Factory is being hailed as the new flagship cultural venue for the North. Due to start on site soon, it is OMA’s first major public building in the UK, forming part of Manchester’s new St John’s neighbourhood on the site of the former Granada TV Studios. It is being developed by Allied London in partnership with Manchester City Council. The £110m building will be operated by Manchester International Festival, offering audiences a broad, year-round programme of dance, theatre, music, opera and visual arts in the building’s huge, flexible spaces. Ellen van Loon, OMA partner in charge of the project, spoke to Blueprint about Factory and the role it will play in Manchester’s thriving cultural scene.

What was the initial inspiration for Factory, and how did you develop the form of the building?
The initial inspiration for the design was that performance spaces need to be designed for maximum freedom. The idea was to actually create a large space that is completely multifunctional and you could say almost oversized, so you can do anything with it. When visiting the building you can experience a totally contemporary piece of music, art or performance, but at the same time you can also take in a more classical theatre experience — that’s why the design is a big box, in combination with a more traditional theatre shape. By combining the two volumes you can make very large pieces with dramatic stage performances, where the big box is the whole stage and back stage for the theatre.
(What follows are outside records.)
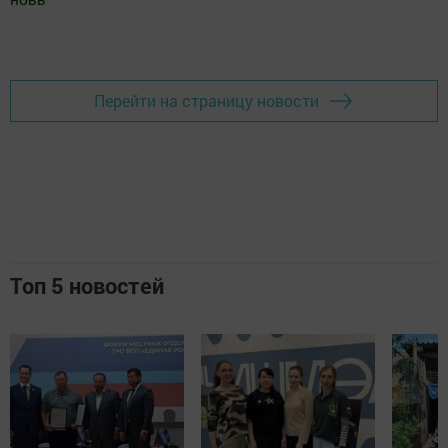
Добавить Шешминскую новь в Яндекс.Новости
Перейти на страницу новости
Топ 5 новостей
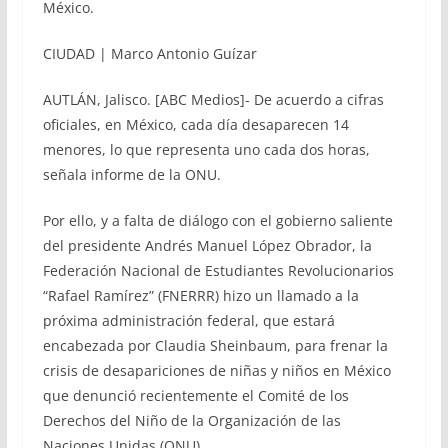
México.
CIUDAD | Marco Antonio Guízar
AUTLÁN, Jalisco. [ABC Medios]- De acuerdo a cifras
oficiales, en México, cada día desaparecen 14
menores, lo que representa uno cada dos horas,
señala informe de la ONU.
Por ello, y a falta de diálogo con el gobierno saliente
del presidente Andrés Manuel López Obrador, la
Federación Nacional de Estudiantes Revolucionarios
“Rafael Ramírez” (FNERRR) hizo un llamado a la
próxima administración federal, que estará
encabezada por Claudia Sheinbaum, para frenar la
crisis de desapariciones de niñas y niños en México
que denunció recientemente el Comité de los
Derechos del Niño de la Organización de las
Naciones Unidas (ONU).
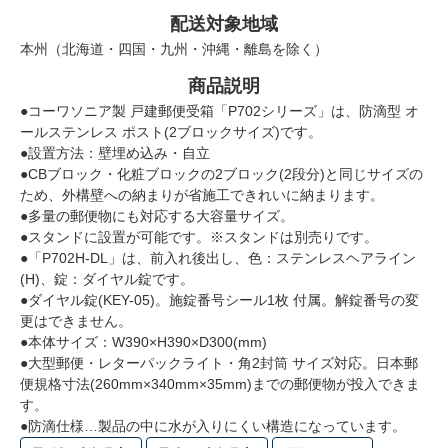
配送対象地域
本州（北海道・四国・九州・沖縄・離島を除く）
商品説明
●コーワソニア製 戸建郵便受箱「P702シリーズ」は、防滴型 オ
ールステンレス ポスト(2ブロックサイズ)です。
●設置方法：壁埋め込み・自立
●CBブロック・化粧ブロックの2ブロック(2段分)と同じサイズの
ため、外構壁への納まりが省施工できれいに納まります。
●多量の郵便物にも対応する大容量サイズ。
●スタンドに設置が可能です。※スタンドは別売りです。
●「P702H-DL」は、前入れ後出し、色：ステンレスヘアライン
(H)、錠：ダイヤル錠です。
●ダイヤル錠(KEY-05)。施錠番号シール1枚 付属。解錠番号の変
更はできません。
●本体サイズ：W390×H390×D300(mm)
●大型郵便・レターパックライト・角2封筒 サイズ対応。日本郵
便規格寸法(260mm×340mm×35mm)までの郵便物が投入できま
す。
●防滴仕様…製品の中に水が入りにくい構造になっています。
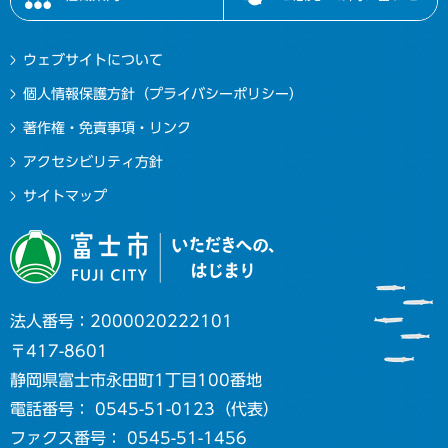
ウェブサイトについて
個人情報保護方針（プライバシーポリシー）
著作権・免責事項・リンク
アクセシビリティ方針
サイトマップ
法人番号：2000020222101
〒417-8601
静岡県富士市永田町1丁目100番地
電話番号： 0545-51-0123（代表）
ファクス番号： 0545-51-1456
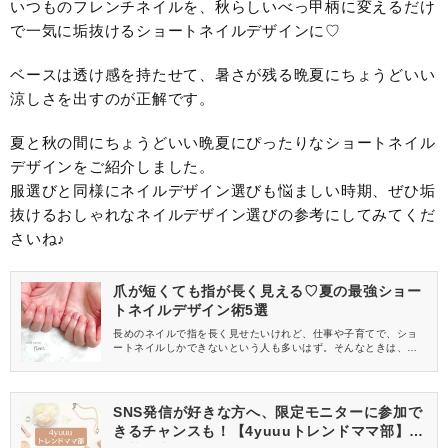
いつものフレンチネイルを、秋らしいべっ甲柄に変えるだけ
で一気に垢抜けるショートネイルデザインに♡
ベースは透け感を持たせて、暑さが残る晩夏にちょうどいい
涼しさを出すのが正解です。
夏と秋の間にちょうどいい晩夏にぴったりなショートネイル
デザインをご紹介しました。
服選びと同様にネイルデザイン選びも悩ましい時期、ぜひ垢
抜けるおしゃれなネイルデザイン選びの参考にしてみてくだ
さいね♪
爪が短くても指が長く見える♡夏の最強ショー
トネイルデザイン術5選
長めのネイルで指を長く見せたいけれど、仕事や子育てで、ショ
ートネイルしかできないという人も多いはず。そんなときは、指
が長く見えるショートネイルデザインを楽しんでみましょ♪夏にお
すすめしたいショートネイルデザインをご紹介します。
SNS発信が好きな方へ、限定モニターに参加で
きるチャンスも！【4yuuuトレンドママ部】部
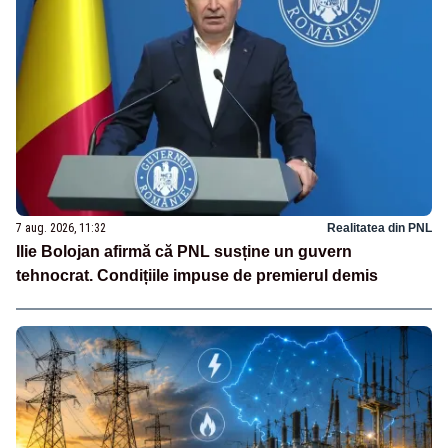
7 aug. 2026, 11:32
Realitatea din PNL
Ilie Bolojan afirmă că PNL susține un guvern
tehnocrat. Condițiile impuse de premierul demis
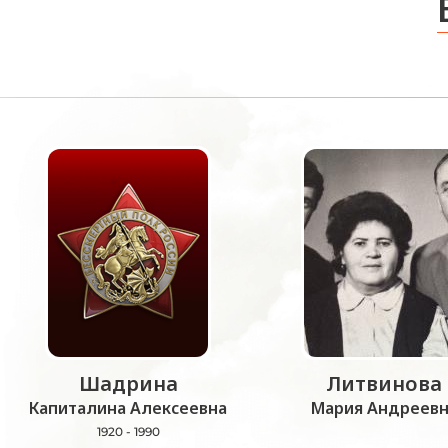
Шадрина
Литвинова
Капиталина Алексеевна
Мария Андреевн
1920 - 1990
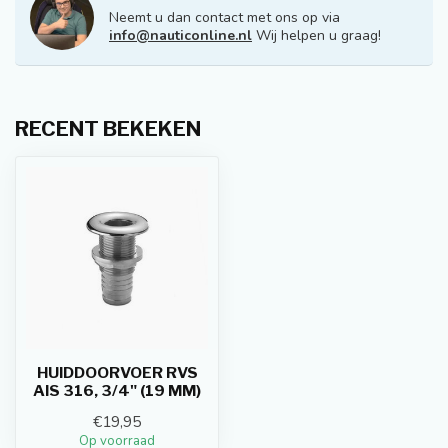
Neemt u dan contact met ons op via
info@nauticonline.nl
Wij helpen u graag!
RECENT BEKEKEN
HUIDDOORVOER RVS
AIS 316, 3/4" (19 MM)
€19,95
Op voorraad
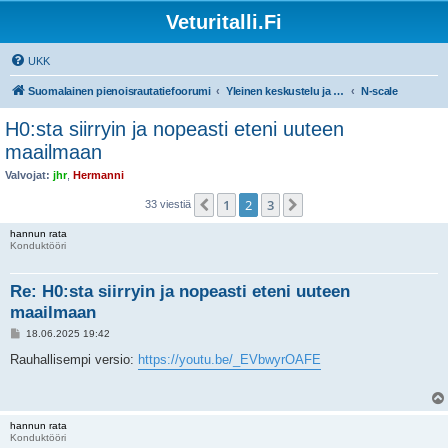
Veturitalli.Fi
UKK
Suomalainen pienoisrautatiefoorumi
Yleinen keskustelu ja muut mittakaavat
N-scale
H0:sta siirryin ja nopeasti eteni uuteen
maailmaan
Valvojat:
jhr
,
Hermanni
1
2
3
Edellinen
Seuraava
33 viestiä
hannun rata
Konduktööri
Re: H0:sta siirryin ja nopeasti eteni uuteen
maailmaan
V
18.06.2025 19:42
i
e
Rauhallisempi versio:
https://youtu.be/_EVbwyrOAFE
s
t
i
hannun rata
Konduktööri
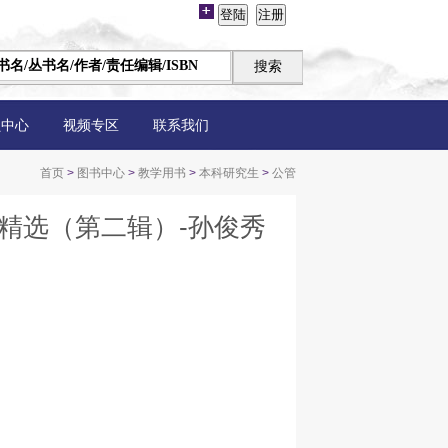
员中心
视频专区
联系我们
首页
>
图书中心
>
教学用书
>
本科研究生
>
公管
赛精选（第二辑）-孙俊秀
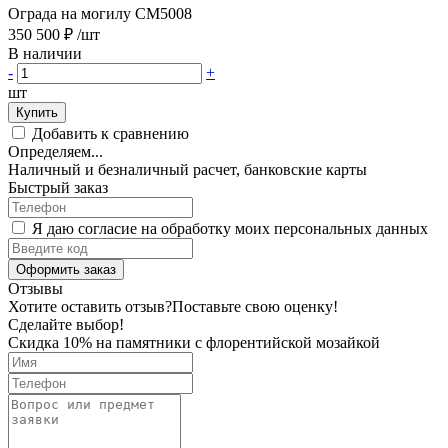
Ограда на могилу CM5008
350 500 ₽
/шт
В наличии
-
+
шт
Купить
Добавить к сравнению
Определяем...
Наличный и безналичный расчет, банковские карты
Быстрый заказ
Я даю согласие на обработку моих персональных данных
Оформить заказ
Отзывы
Хотите оставить отзыв?
Поставьте свою оценку!
Сделайте выбор!
Скидка 10% на памятники с флорентийской мозайкой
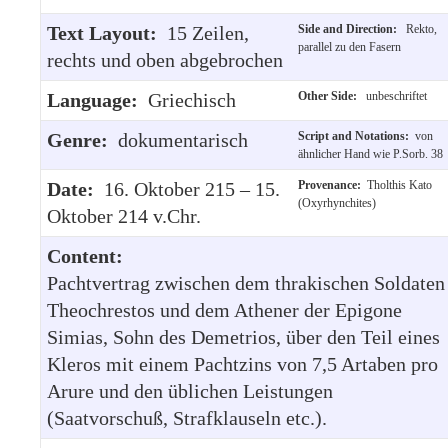
Text Layout:
15 Zeilen,
Side and Direction:
Rekto,
parallel zu den Fasern
rechts und oben abgebrochen
Language:
Griechisch
Other Side:
unbeschriftet
Genre:
dokumentarisch
Script and Notations:
von
ähnlicher Hand wie P.Sorb. 38
Date:
16. Oktober 215 – 15.
Provenance:
Tholthis Kato
(Oxyrhynchites)
Oktober 214 v.Chr.
Content:
Pachtvertrag zwischen dem thrakischen Soldaten
Theochrestos und dem Athener der Epigone
Simias, Sohn des Demetrios, über den Teil eines
Kleros mit einem Pachtzins von 7,5 Artaben pro
Arure und den üblichen Leistungen
(Saatvorschuß, Strafklauseln etc.).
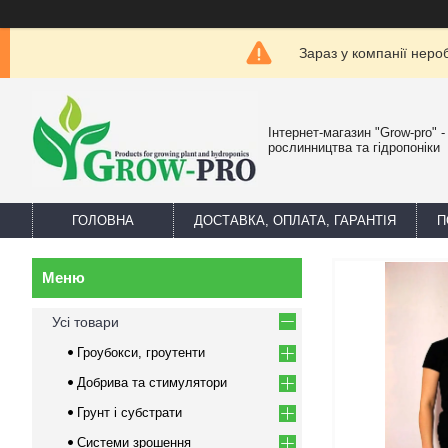
Зараз у компанії неро
Інтернет-магазин "Grow-pro" 
рослинництва та гідропоніки
ГОЛОВНА
ДОСТАВКА, ОПЛАТА, ГАРАНТІЯ
П
Усі товари
Гроубокси, гроутенти
Добрива та стимулятори
Грунт і субстрати
Системи зрошення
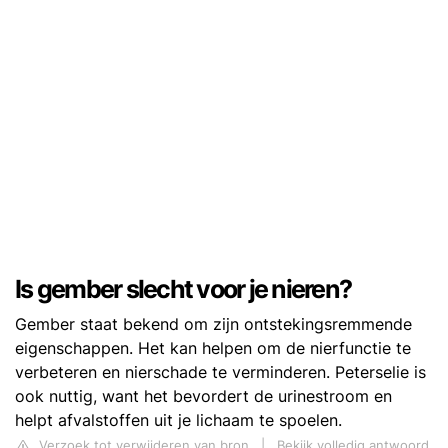
Is gember slecht voor je nieren?
Gember staat bekend om zijn ontstekingsremmende
eigenschappen. Het kan helpen om de nierfunctie te
verbeteren en nierschade te verminderen. Peterselie is
ook nuttig, want het bevordert de urinestroom en
helpt afvalstoffen uit je lichaam te spoelen.
Verzoek tot verwijderen van bron
|
Bekijk volledig antwoord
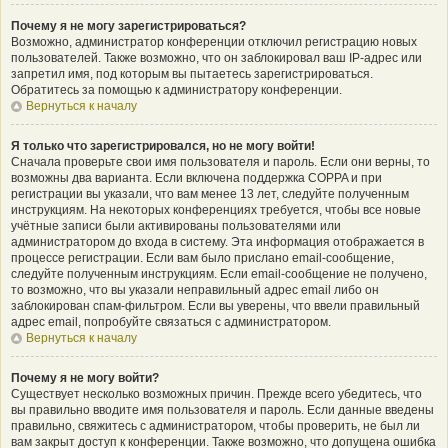
Почему я не могу зарегистрироваться?
Возможно, администратор конференции отключил регистрацию новых
пользователей. Также возможно, что он заблокировал ваш IP-адрес или
запретил имя, под которым вы пытаетесь зарегистрироваться.
Обратитесь за помощью к администратору конференции.
Вернуться к началу
Я только что зарегистрировался, но не могу войти!
Сначала проверьте свои имя пользователя и пароль. Если они верны, то
возможны два варианта. Если включена поддержка COPPA и при
регистрации вы указали, что вам менее 13 лет, следуйте полученным
инструкциям. На некоторых конференциях требуется, чтобы все новые
учётные записи были активированы пользователями или
администратором до входа в систему. Эта информация отображается в
процессе регистрации. Если вам было прислано email-сообщение,
следуйте полученным инструкциям. Если email-сообщение не получено,
то возможно, что вы указали неправильный адрес email либо он
заблокирован спам-фильтром. Если вы уверены, что ввели правильный
адрес email, попробуйте связаться с администратором.
Вернуться к началу
Почему я не могу войти?
Существует несколько возможных причин. Прежде всего убедитесь, что
вы правильно вводите имя пользователя и пароль. Если данные введены
правильно, свяжитесь с администратором, чтобы проверить, не был ли
вам закрыт доступ к конференции. Также возможно, что допущена ошибка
How are those two volumes arranged?
There are different routes in the building because the idea is that all kinds of people from the public can experience the building totally differently every day. There is an option where you enter the building in the main foyer on the ground floor, then you can go to the contemporary space and after that to the theatre space. So you can basically use the building as a festival building, where you walk through and go from one performance to another. Or there’s an option where you enter the building and go to the theatre but never see the contemporary space, or vice versa.

How does the building relate to its surroundings in the new St John’s neighbourhood?
The location is a former industrial site, which is quite complicated. First of all we have a huge level difference because we have the old Pineapple train line level that’s actually 6m above ground. We also have a major road, Water Street, which is for the whole new development area, and there is the river.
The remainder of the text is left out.